In deze zaak heeft het Gerechtshof Leeuwarden op 13 oktober 2004 uitspraak gedaan in hoger beroep tegen de beslissing van de kantonrechter van de rechtbank Rotterdam van 12 december 2003. De kantonrechter had het beroep van de betrokkene ongegrond verklaard. De gemachtigde van de betrokkene heeft op 15 april 2004 geïnformeerd naar de stand van zaken omtrent de beslissing van de kantonrechter, maar de beslissing was niet op de juiste wijze bekendgemaakt aan de gemachtigde. De griffier van de rechtbank had verzuimd om een afschrift van de beslissing naar de gemachtigde te sturen, waardoor de beroepstermijn niet was aangevangen. Het hof oordeelt dat de termijn voor het indienen van het hoger beroep pas aanvangt op het moment dat de beslissing op de voorgeschreven wijze is bekendgemaakt. In dit geval was de gemachtigde al begin maart 2004 op de hoogte van de beslissing van de kantonrechter, maar heeft hij pas op 15 april 2004 actie ondernomen om de inhoud van de beslissing te achterhalen. Hierdoor heeft hij niet tijdig hoger beroep ingesteld, wat leidt tot niet-ontvankelijkheid in het hoger beroep. Het hof verklaart de betrokkene niet-ontvankelijk in het hoger beroep, waardoor de bezwaren van de betrokkene tegen de beslissing van de kantonrechter niet aan de orde komen.

Uitspraak

WAHV 04/00618
13 oktober 2004
CJIB 89057731194
Gerechtshof te Leeuwarden
Arrest
op het hoger beroep tegen de beslissing
van de kantonrechter van de rechtbank te Rotterdam
van 12 december 2003
betreffende
[betrokkene] (hierna te noemen: betrokkene),
wonende te [woonplaats]
voor wie als gemachtigde optreedt [gemachtigde].

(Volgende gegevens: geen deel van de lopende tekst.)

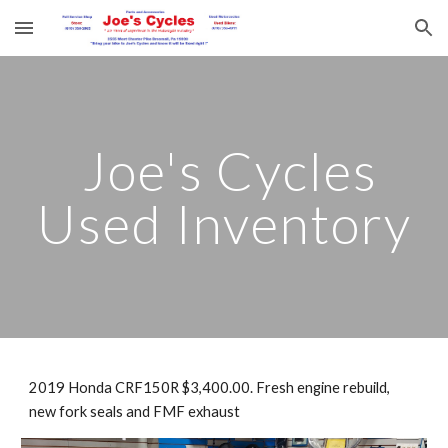
Skip to main content
Skip to navigation
Joe's Cycles
Used Inventory
2019 Honda CRF150R $3,400.00. Fresh engine rebuild,
new fork seals and FMF exhaust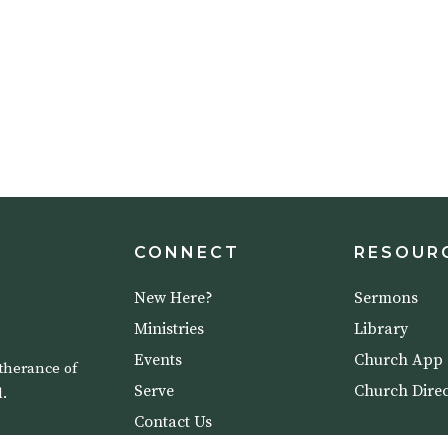
CONNECT
RESOUR
New Here?
Sermons
Ministries
Library
Events
Church App
therance of
Serve
Church Direc
.
Contact Us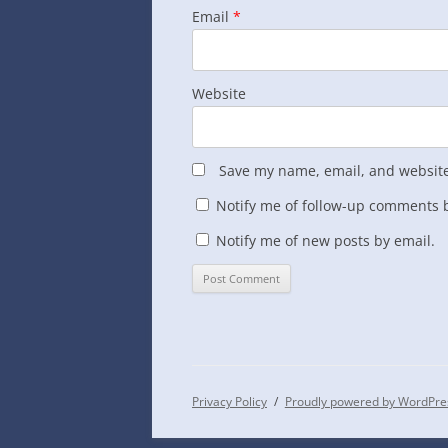
Email
*
Website
Save my name, email, and website 
Notify me of follow-up comments b
Notify me of new posts by email.
Privacy Policy
Proudly powered by WordPre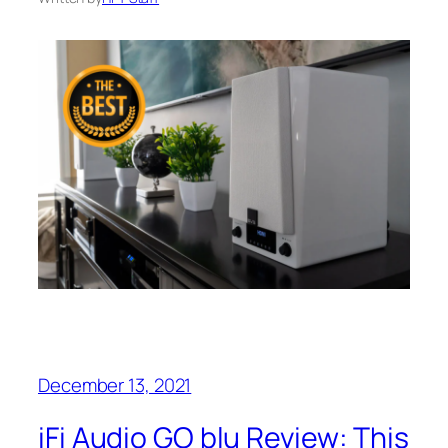
December 13, 2021
iFi Audio GO blu Review: This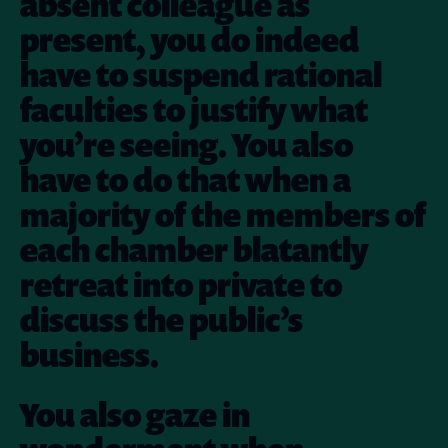
absent colleague as
present, you do indeed
have to suspend rational
faculties to justify what
you’re seeing. You also
have to do that when a
majority of the members of
each chamber blatantly
retreat into private to
discuss the public’s
business.
You also gaze in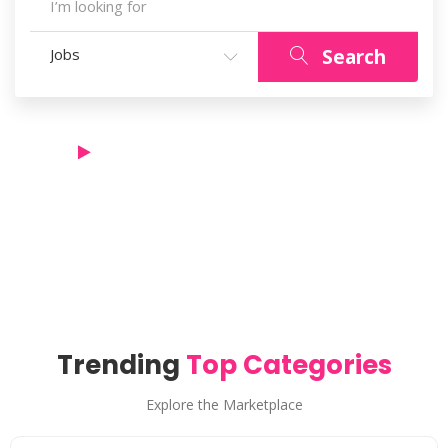
Search
Jobs
See For Yourself!
How it works & experience the ultimate joy.
Trending
Top Categories
Explore the Marketplace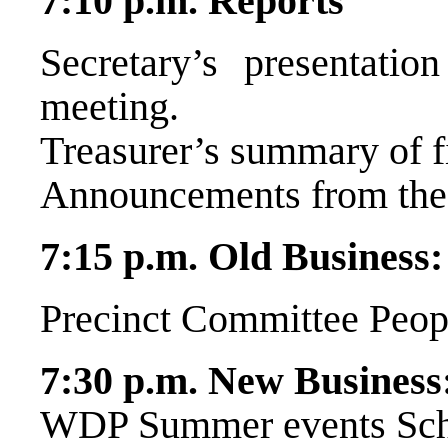
7:10 p.m. Reports
Secretary’s presentatio
meeting.
Treasurer’s summary of fi
Announcements from the 
7:15 p.m. Old Business:
Precinct Committee Peop
7:30 p.m. New Business
WDP Summer events Sch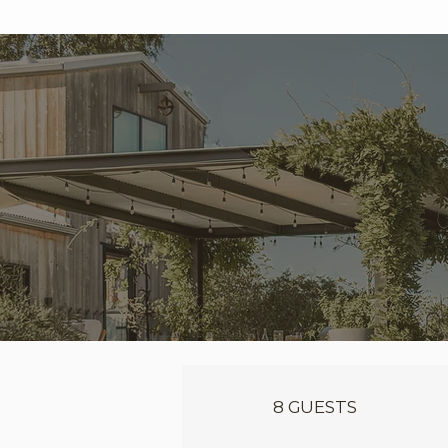
8 GUESTS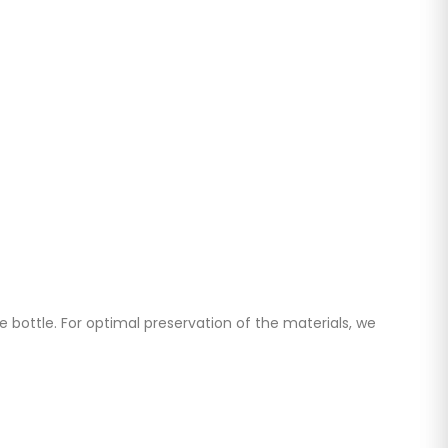
 bottle. For optimal preservation of the materials, we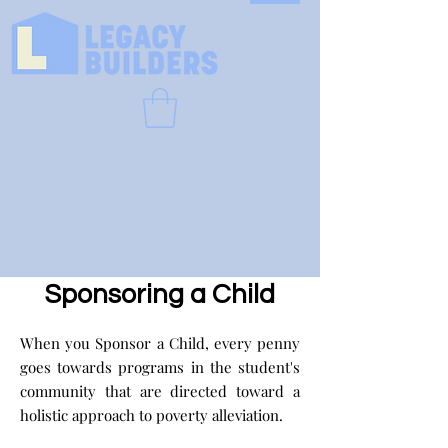
Sponsoring a Child
When you Sponsor a Child, every penny
goes towards programs in the student's
community that are directed toward a
holistic approach to poverty alleviation.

1. De beslissing van de kantonrechter
De kantonrechter heeft het beroep van de betrokkene tegen de beslissing van de officier van justitie in het arrondissement Rotterdam ongegrond verklaard. De beslissing van de kantonrechter is aan dit arrest gehecht en maakt daarvan deel uit.
2. Het procesverloop
De gemachtigde heeft op 15 april 2004 bij brief aan de officier van justitie geïnformeerd naar de stand van zaken omtrent het geven van een beslissing door de kantonrechter. Na ontvangst van een brief van de griffier van de rechtbank d.d. 20 april 2004 heeft de gemachtigde bij brief van 27 april 2004 zich beklaagd over de in eerste aanleg gevolgde procedure.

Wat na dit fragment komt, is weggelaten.